Steam and red lava emerge from a crack in the earth after a 5.0 earthquake.
The National Guard was activated and mandatory evacuations were under way Thursday on the Big Island of Hawaii as lava sluiced toward a community and menaced residents, authorities said.
Hawaii County civil defense officials ordered some of the 1,500 residents of Leilani Estates in the Puna district, on the eastern coast of the island, to get out late Thursday afternoon as steam and red lava began emerging from a crack in the earth in the Leilani neighborhood.
The eruption was reported at about 4:30 p.m. (10:30 p.m. ET), about six hours after a magnitude-5.0 earthquake rattled the active Kilauea volcano following several days of smaller tremors, said the Hawaiian Volcano Observatory, an agency of the U.S. Geological Survey.
The observatory said the lava was erupting from the volcano's lower East Rift Zone. NBC affiliate KHNL of Honolulu quoted residents as saying they could see lava spewing from cracks in roadways.
"I'm just hoping that it doesn't hurt anybody's home or hurt anyone, wherever Pele decides to pop out," Bailee Yamada of the Puna region told KHNL, invoking the name of the Hawaiian goddess who legend says lives on Kilauea's summit.

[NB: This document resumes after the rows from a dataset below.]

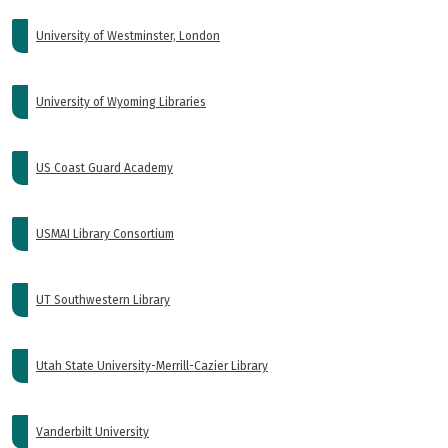
University of Westminster, London
University of Wyoming Libraries
US Coast Guard Academy
USMAI Library Consortium
UT Southwestern Library
Utah State University-Merrill-Cazier Library
Vanderbilt University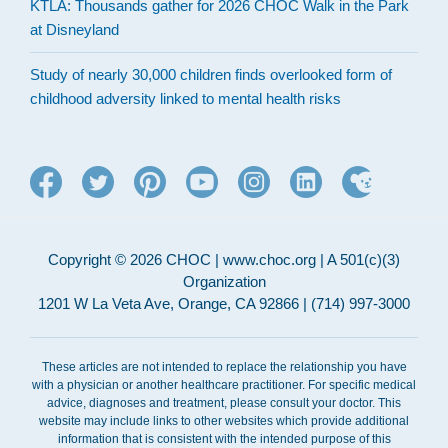
KTLA: Thousands gather for 2026 CHOC Walk in the Park
at Disneyland
Study of nearly 30,000 children finds overlooked form of
childhood adversity linked to mental health risks
Copyright © 2026 CHOC | www.choc.org | A 501(c)(3)
Organization
1201 W La Veta Ave, Orange, CA 92866 | (714) 997-3000
These articles are not intended to replace the relationship you have
with a physician or another healthcare practitioner. For specific medical
advice, diagnoses and treatment, please consult your doctor. This
website may include links to other websites which provide additional
information that is consistent with the intended purpose of this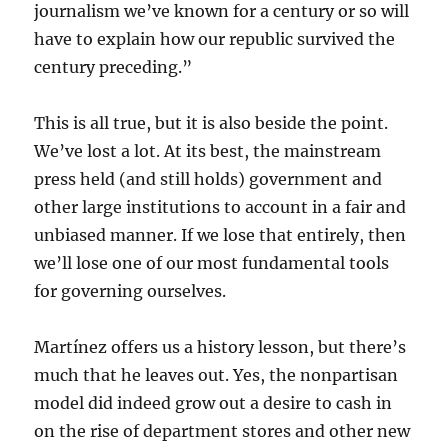
journalism we’ve known for a century or so will
have to explain how our republic survived the
century preceding.”
This is all true, but it is also beside the point.
We’ve lost a lot. At its best, the mainstream
press held (and still holds) government and
other large institutions to account in a fair and
unbiased manner. If we lose that entirely, then
we’ll lose one of our most fundamental tools
for governing ourselves.
Martínez offers us a history lesson, but there’s
much that he leaves out. Yes, the nonpartisan
model did indeed grow out a desire to cash in
on the rise of department stores and other new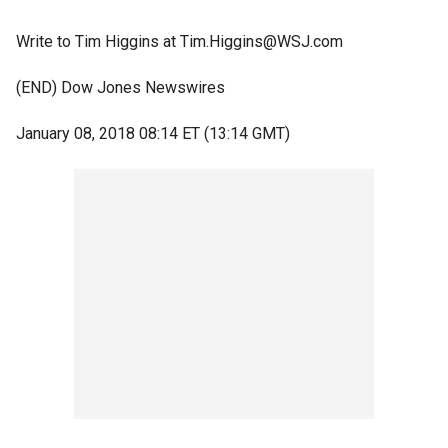
Write to Tim Higgins at Tim.Higgins@WSJ.com
(END) Dow Jones Newswires
January 08, 2018 08:14 ET (13:14 GMT)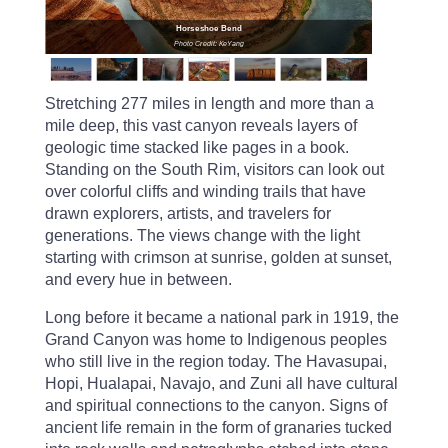
Horseshoe Bend
Photo Credit: KeYang
Stretching 277 miles in length and more than a
mile deep, this vast canyon reveals layers of
geologic time stacked like pages in a book.
Standing on the South Rim, visitors can look out
over colorful cliffs and winding trails that have
drawn explorers, artists, and travelers for
generations. The views change with the light
starting with crimson at sunrise, golden at sunset,
and every hue in between.
Long before it became a national park in 1919, the
Grand Canyon was home to Indigenous peoples
who still live in the region today. The Havasupai,
Hopi, Hualapai, Navajo, and Zuni all have cultural
and spiritual connections to the canyon. Signs of
ancient life remain in the form of granaries tucked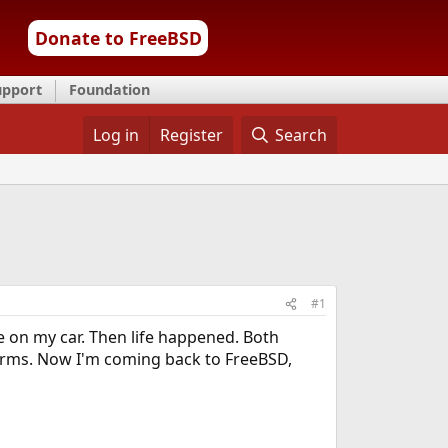
Donate to FreeBSD
upport
Foundation
Log in
Register
Search
#1
te on my car. Then life happened. Both
forms. Now I'm coming back to FreeBSD,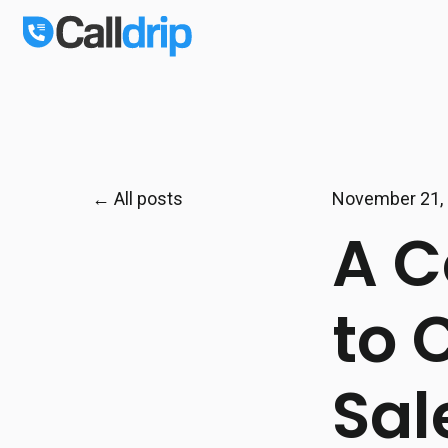
All posts
November 21,
A C
to 
Sal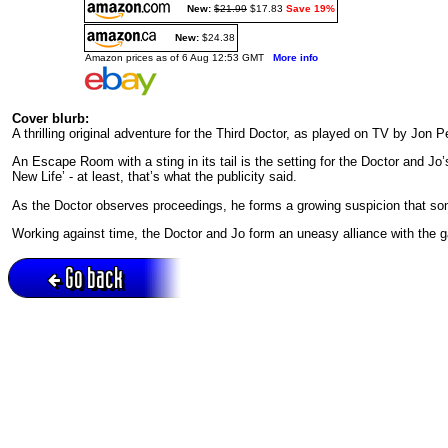
New:
$21.99
$17.83
Save 19%
New:
$24.38
Amazon prices as of 6 Aug 12:53 GMT
More info
Cover blurb:
A thrilling original adventure for the Third Doctor, as played on TV by Jon
An Escape Room with a sting in its tail is the setting for the Doctor and Jo
New Life’ - at least, that’s what the publicity said.
As the Doctor observes proceedings, he forms a growing suspicion that som
Working against time, the Doctor and Jo form an uneasy alliance with the g
Go back
Active session = no / Cookie = no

"If Pele comes, Pele comes," Curt Redman of Puna told the station. "Now we're kind of crossing our fingers to see what Pele might do next."
Gov. David Ige activated the Hawaii National Guard to assist with evacuations and security.
Ige said early Thursday evening that he had consulted with Hawaii County Mayor Harry Kim and that "the state is actively supporting the county's emergency response efforts."
Kilauea is the most active of the five volcanoes that form the island of Hawaii. Its most recent major eruption came in June 2014, disgorging lava flows that continued for months before they stopped just short of the town of Pahoa.